::: DATA FOR REVIEW :::

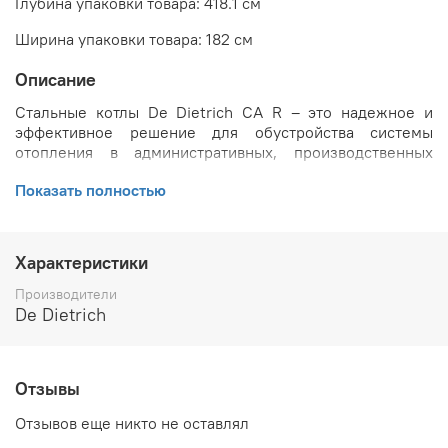
Глубина упаковки товара: 418.1 см
Ширина упаковки товара: 182 см
Описание
Стальные котлы De Dietrich CA R – это надежное и
эффективное решение для обустройства системы
отопления в административных, производственных
зданиях и многоквартирных высотных домах.
Показать полностью
Основные преимущества стальных газовых котлов De
Dietrich CA R:
Характеристики
Производство в России.
Широкий диапазон мощностей: от 0.05 до 7 МВт.
Производители
Высокая эффективность: КПД – 92%.
De Dietrich
Возможность комплектации плиты под горелку
любого производителя.
Удобство в обслуживании: передняя дверца с
реверсивными шарнирами может открывать как
Отзывы
справа, так и слева.
Отзывов еще никто не оставлял
Возможность выбора панели: Diematic-m 3, K3, S3
или B3.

:::

In the entries above, find the line with "Основные преимущества стальных" and the line with "любого производителя.", then set down exactly those two and every line between them, nothing else.

Основные преимущества стальных газовых котлов De
Dietrich CA R:
Характеристики
Производство в России.
Широкий диапазон мощностей: от 0.05 до 7 МВт.
Производители
Высокая эффективность: КПД – 92%.
De Dietrich
Возможность комплектации плиты под горелку
любого производителя.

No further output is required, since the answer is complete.